And, maybe find it in your hearts to send me a few tips, pearls of wisdom or
protocols to help me figure out where to begin!!

1.  I have worked out the concentration of antibody needed for both paraffin
and frozen tissues with the ABC systems.  If the antibody works for alk phos
and peroxidase, will it also work for fluorescence?

2.  Will the dilutions for the antibody be about the same or is there some
difference in the inherent in either the precipitating chromagen system and
the fluorescent system that makes one system work at a lower dilution?  

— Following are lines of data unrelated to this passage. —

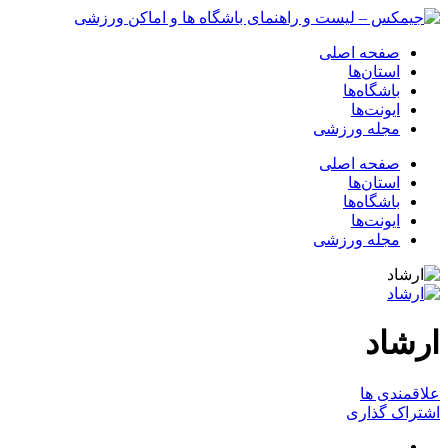
صفحه اصلی
استان‌ها
باشگاه‌ها
ایونت‌ها
مجله ورزشی
صفحه اصلی
استان‌ها
باشگاه‌ها
ایونت‌ها
مجله ورزشی
ارشاد
علاقمندی ها
اشتراک گذاری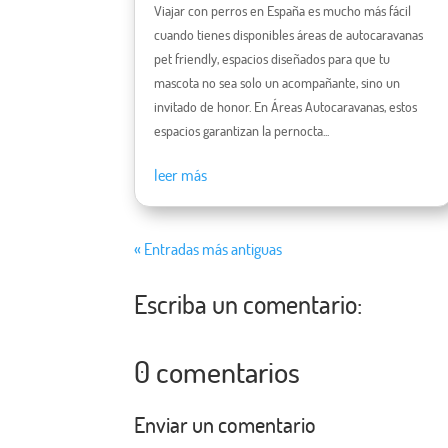
Viajar con perros en España es mucho más fácil
cuando tienes disponibles áreas de autocaravanas
pet friendly, espacios diseñados para que tu
mascota no sea solo un acompañante, sino un
invitado de honor. En Áreas Autocaravanas, estos
espacios garantizan la pernocta...
leer más
« Entradas más antiguas
Escriba un comentario:
0 comentarios
Enviar un comentario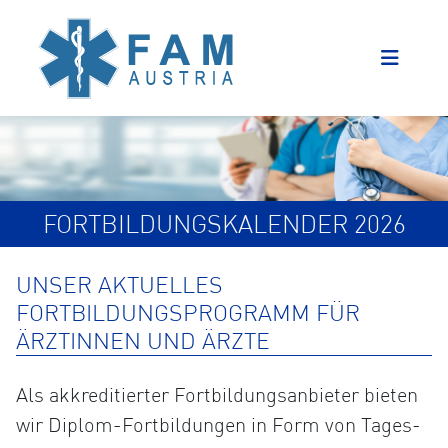
FORTBILDUNGSKALENDER 2026
UNSER AKTUELLES
FORTBILDUNGSPROGRAMM FÜR
ÄRZTINNEN UND ÄRZTE
Als akkreditierter Fortbildungsanbieter bieten
wir Diplom-Fortbildungen in Form von Tages-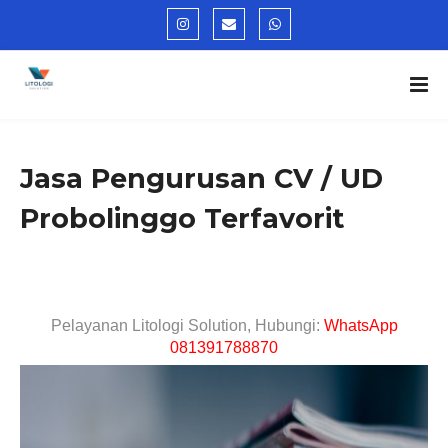
Jasa Pengurusan CV / UD
Probolinggo Terfavorit
Pelayanan Litologi Solution, Hubungi:
WhatsApp
081391788870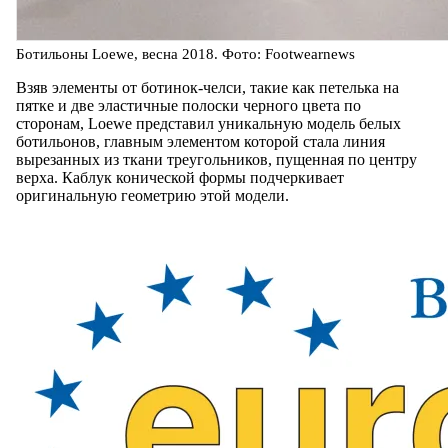
Ботильоны Loewe, весна 2018. Фото: Footwearnews
Взяв элементы от ботинок-челси, такие как петелька на
пятке и две эластичные полоски черного цвета по
сторонам, Loewe представил уникальную модель белых
ботильонов, главным элементом которой стала линия
вырезанных из ткани треугольников, пущенная по центру
верха. Каблук конической формы подчеркивает
оригинальную геометрию этой модели.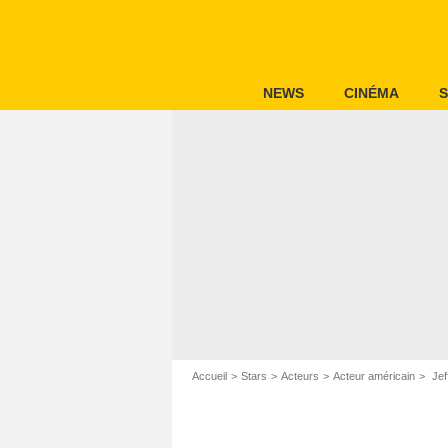
NEWS
CINÉMA
S
Accueil
Stars
Acteurs
Acteur américain
Jef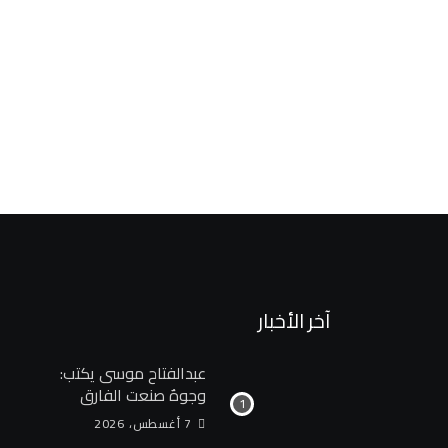
البترول
قطاع البترول يوفر سكنًا آمنًا ومصادر دخل مستدامة لأهالي
13 يوليو، 2026
آخر الأخبار
عبدالفتاح موسى يكتب:
وجوهٌ صنعت الفارق
7 أغسطس، 2026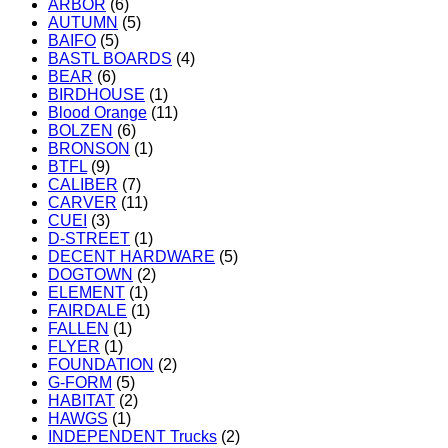
ARBOR
(6)
AUTUMN
(5)
BAIFO
(5)
BASTL BOARDS
(4)
BEAR
(6)
BIRDHOUSE
(1)
Blood Orange
(11)
BOLZEN
(6)
BRONSON
(1)
BTFL
(9)
CALIBER
(7)
CARVER
(11)
CUEI
(3)
D-STREET
(1)
DECENT HARDWARE
(5)
DOGTOWN
(2)
ELEMENT
(1)
FAIRDALE
(1)
FALLEN
(1)
FLYER
(1)
FOUNDATION
(2)
G-FORM
(5)
HABITAT
(2)
HAWGS
(1)
INDEPENDENT Trucks
(2)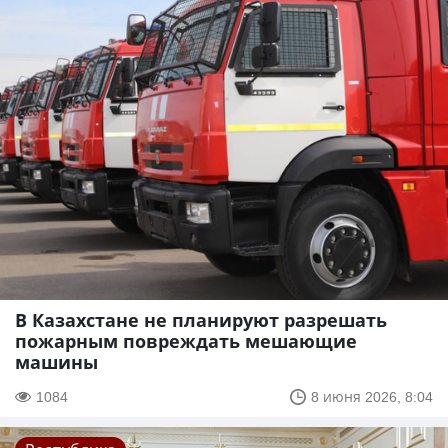
В Казахстане не планируют разрешать
пожарным повреждать мешающие
машины
1084
8 июня 2026, 8:04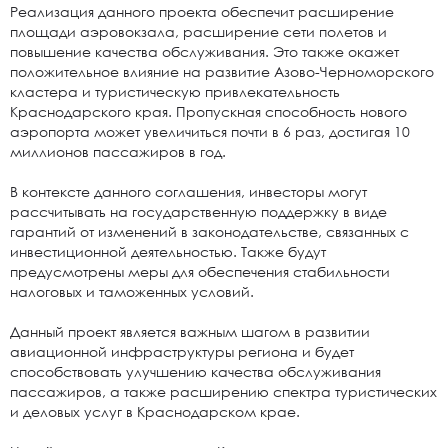
Реализация данного проекта обеспечит расширение
площади аэровокзала, расширение сети полетов и
повышение качества обслуживания. Это также окажет
положительное влияние на развитие Азово-Черноморского
кластера и туристическую привлекательность
Краснодарского края. Пропускная способность нового
аэропорта может увеличиться почти в 6 раз, достигая 10
миллионов пассажиров в год.
В контексте данного соглашения, инвесторы могут
рассчитывать на государственную поддержку в виде
гарантий от изменений в законодательстве, связанных с
инвестиционной деятельностью. Также будут
предусмотрены меры для обеспечения стабильности
налоговых и таможенных условий.
Данный проект является важным шагом в развитии
авиационной инфраструктуры региона и будет
способствовать улучшению качества обслуживания
пассажиров, а также расширению спектра туристических
и деловых услуг в Краснодарском крае.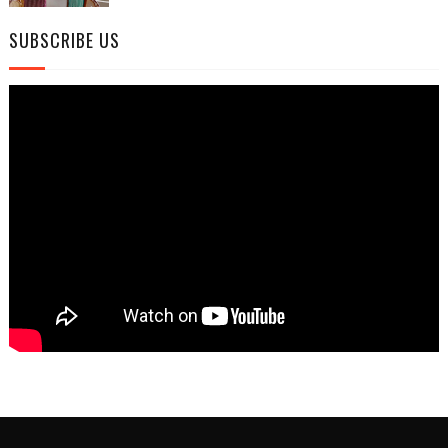
SUBSCRIBE US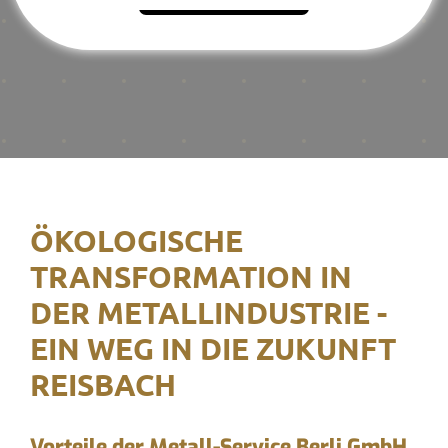
ÖKOLOGISCHE
TRANSFORMATION IN
DER METALLINDUSTRIE -
EIN WEG IN DIE ZUKUNFT
REISBACH
Vorteile der Metall-Service Berli GmbH,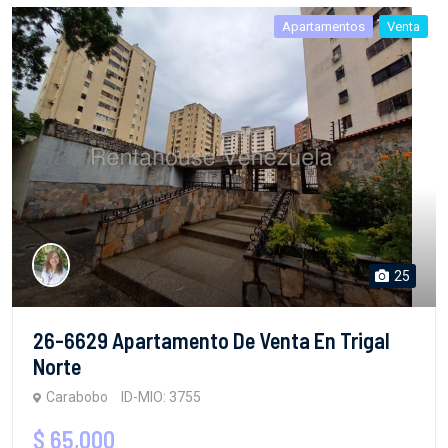
Apartamentos
Venta
25
26-6629 Apartamento De Venta En Trigal
Norte
Carabobo
ID-MIO: 3755
$ 65,000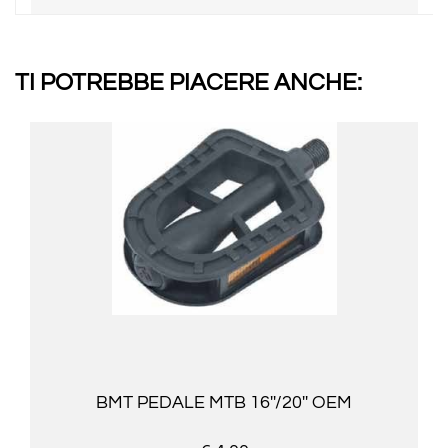
TI POTREBBE PIACERE ANCHE:
BMT PEDALE MTB 16''/20'' OEM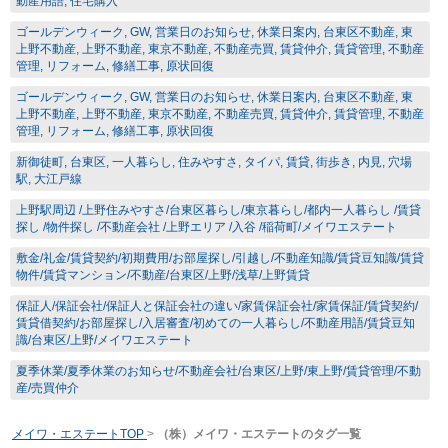
動産用語, 住宅購入
ゴールデンウィーク, GW, 営業日のお知らせ, 休業日案内, 台東区不動産, 東
上野不動産, 上野不動産, 東京不動産, 不動産売買, 賃貸仲介, 賃貸管理, 不動産
管理, リフォーム, 修繕工事, 原状回復
ゴールデンウィーク, GW, 営業日のお知らせ, 休業日案内, 台東区不動産, 東
上野不動産, 上野不動産, 東京不動産, 不動産売買, 賃貸仲介, 賃貸管理, 不動産
管理, リフォーム, 修繕工事, 原状回復
新御徒町, 台東区, 一人暮らし, 住みやすさ, タイパ, 賃貸, 街歩き, 内見, 穴場
駅, 大江戸線
上野駅周辺 /上野住みやすさ/台東区暮らし/東京暮らし/都内一人暮らし /賃貸
探し /物件探し /不動産会社 /上野エリア /入谷 /稲荷町/メイワエステート
敷金/礼金/賃貸契約/初期費用/お部屋探し/引越し/不動産知識/賃貸豆知識/賃貸
物件/賃貸マンション/不動産/台東区/上野/浅草/上野賃貸
保証人/保証会社/保証人と保証会社の違い/家賃保証会社/家賃保証/賃貸契約/
賃貸借契約/お部屋探し/入居審査/初めての一人暮らし/不動産用語/賃貸豆知
識/台東区/上野/メイワエステート
夏季休業/夏季休業のお知らせ/不動産会社/台東区/上野/東上野/賃貸管理/不動
産/売買仲介
メイワ・エステートTOP
>
（株）メイワ・エステートのタグ一覧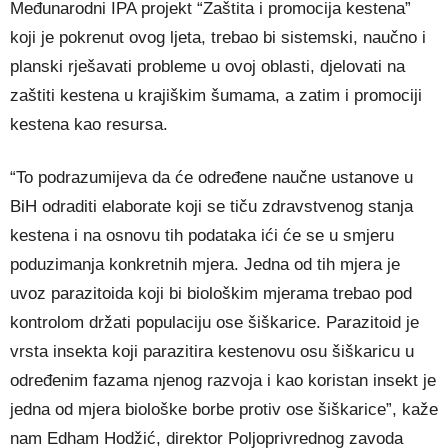
Međunarodni IPA projekt “Zaštita i promocija kestena”
koji je pokrenut ovog ljeta, trebao bi sistemski, naučno i
planski rješavati probleme u ovoj oblasti, djelovati na
zaštiti kestena u krajiškim šumama, a zatim i promociji
kestena kao resursa.
“To podrazumijeva da će određene naučne ustanove u
BiH odraditi elaborate koji se tiču zdravstvenog stanja
kestena i na osnovu tih podataka ići će se u smjeru
poduzimanja konkretnih mjera. Jedna od tih mjera je
uvoz parazitoida koji bi biološkim mjerama trebao pod
kontrolom držati populaciju ose šiškarice. Parazitoid je
vrsta insekta koji parazitira kestenovu osu šiškaricu u
određenim fazama njenog razvoja i kao koristan insekt je
jedna od mjera biološke borbe protiv ose šiškarice”, kaže
nam Edham Hodžić, direktor Poljoprivrednog zavoda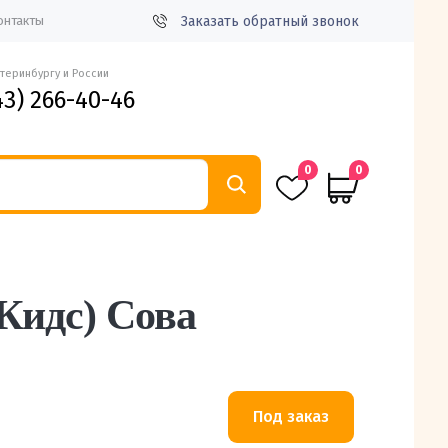
Заказать обратный звонок
онтакты
атеринбургу и России
43) 266-40-46
0
0
Кидс) Сова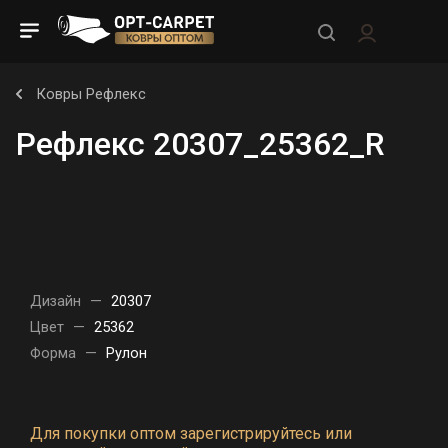
Ковры Рефлекс
Рефлекс 20307_25362_R
Дизайн
—
20307
Цвет
—
25362
Форма
—
Рулон
Для покупки оптом зарегистрируйтесь или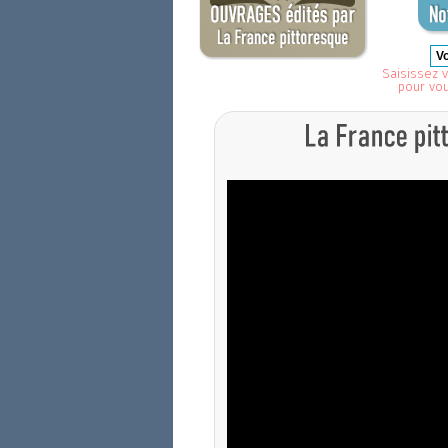
Saisissez v
pour vo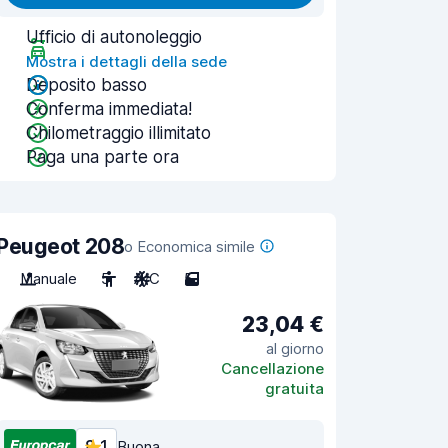
Ufficio di autonoleggio
Mostra i dettagli della sede
Deposito basso
Conferma immediata!
Chilometraggio illimitato
Paga una parte ora
Peugeot 208
o Economica simile
Manuale
5
A/C
5
23,04 €
al giorno
Cancellazione
gratuita
8,1
Buona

2.  I am thinking about using a secondary that is already fluorescently
tagged, but without the amplification of the biotin system, is this type of
fluorescence system less sensitive?

3.  Are the needs for blocking different?  
	Using the systems from Vector, depending on the antibody, I had to
perform some/all blocking listed below which differed per kit:  
		Alk Phos - Levamisole, Normal goat/horse serum and
avidin-biotin
		Peroxidase - peroxidase quench, Normal goat/horse serum and
avidin-biotin
		Sometimes in either system I had to use an Fc receptor block

4.  How long do you "develop" or incubate the fluorescent tag?  Does leaving
it on longer give background like leaving DAB on too long?  


5.  Are there any restrictions on which buffers or solutions that may quench
the fluorescence or otherwise ruin the experiment?  Are there any
recommended buffers or solutions that I have to use to obtain staining?  

6.  Any suggestions on which tags work best?  I have been reading about
Alexa dyes and was thinking of using two that were far enough apart, Alexa
488 and 594.  Any experience with Alexa dyes?
 
7.  What are some of the major problems that I might encounter with
fluorescent labeling? 

8.  Are there methods to quench autofluorescence in tissues? 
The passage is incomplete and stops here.